Le 30 novembre, elle sera la première femme à assurer la présentation d’un gala du Montreux Comedy Festival. À cette seule idée, elle «kiffe», hausse le volume, affiche son empressement, insiste, bref… sort tout son éventail de stratège pour que cette petite révolution dans l’histoire de l’événement ne passe pas pour la banale réparation d’un oubli. Davantage progressiste qu’extrémiste féministe, c’est la petite-fille, la fille, la mère qui se positionne, celle qui n’aimerait pas être ramenée à un «quota» et s’active pour que le sujet «femme» n’en soit plus un. Sauf que… dans l’intervalle, au lieu de la patience, c’est l’humour qui remplace de vains débats.

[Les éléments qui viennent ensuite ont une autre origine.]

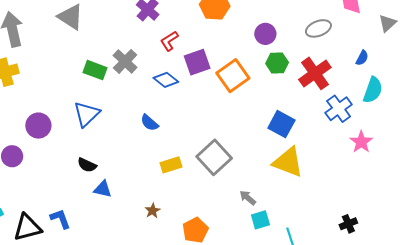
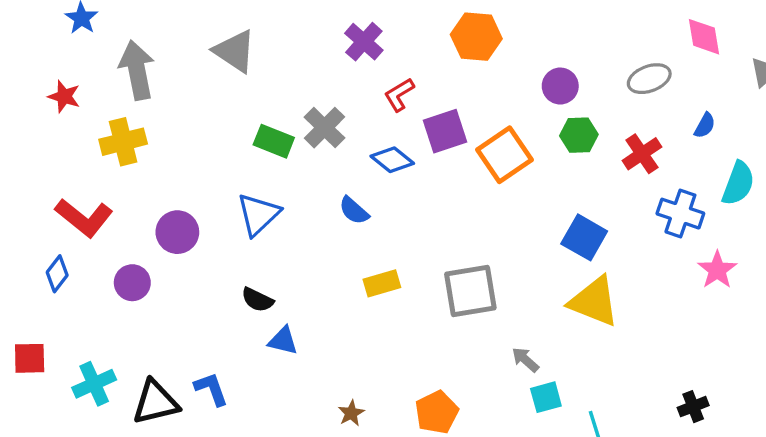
blue semicircle: (362, 58) -> (705, 125), moved
red cross: (315, 73) -> (642, 154), size x0.7
blue cross: (339, 109) -> (680, 214), turned -36
blue semicircle: (149, 123) -> (354, 211), moved
gray square: (214, 157) -> (470, 291), turned 32
yellow rectangle: (171, 165) -> (382, 283), moved
brown star: (153, 211) -> (351, 413), moved

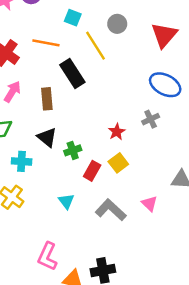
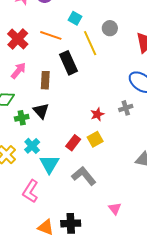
green cross: (73, 150) -> (22, 118), moved
cyan cross: (22, 161) -> (32, 146), moved, turned 35
cyan triangle: (66, 201) -> (49, 164), size x1.5
pink triangle: (149, 203) -> (115, 209), moved
pink L-shape: (47, 256) -> (31, 191), moved

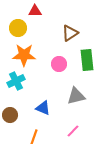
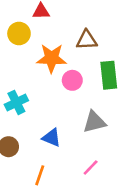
brown triangle: (70, 33) -> (87, 40), turned 30
orange star: (24, 55) -> (51, 58), moved

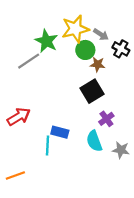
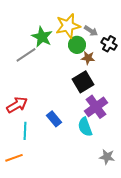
purple cross: (106, 119) -> (96, 107), size x1.6
blue rectangle: (60, 132) -> (54, 119), turned 35
cyan line: (48, 145) -> (25, 131), moved
gray star: (121, 150) -> (107, 157), moved

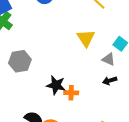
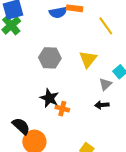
gray triangle: (109, 59) -> (105, 84), turned 40
gray hexagon: (20, 61) -> (50, 58), moved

Extrait de son spectacle au Palais des Glaces à Paris

«Au moment où j’ai raccroché le téléphone avec le Montreux Comedy, je me suis sentie «le roi du monde». Ce festival, je ne l’ai vu qu’en rêve pendant longtemps, jusqu’à ma première apparition en 2011. Là, je reviens en présentatrice de Game Of Drôles, autant dire j’y suis, j’y reste. Pour me détrôner, il faudra autant de perspicacité que d’imagination.» Un rapide coup d’œil au CV de la quadragénaire et ses invités apprécieront le peu de latitude à disposition. Sylphide peut-être, Caroline Vigneaux muscle sa répartie, pour ne pas dire qu’elle l’arme. Véloce. Efficace. Percutante. Ceux qui ont osé un «t’as pas le droit, t’es une fille» en ont fait l’expérience. «Ce n’est pas un droit, c’est une chance sur deux.»

Elle protège sa vie privée

La dame est aussi sportive, tenant la distance en coureuse de fond et n’hésitant pas, si le verdict kilométrique n’est pas à la hauteur, à refaire une boucle pour obtenir un chiffre rond. La petite manie confine au ridicule… et alors? Ça la fait rire. Presque autant d’ailleurs que lorsqu’en louve toutes griffes dehors, elle se barricade derrière la «jurisprudence Jean-Jacques Goldman» pour protéger vie privée et progéniture. Une pure invention? «Il n’empêche. Vous connaissez quelque chose de sa vie, vous? C’est un artiste, c’est tout.»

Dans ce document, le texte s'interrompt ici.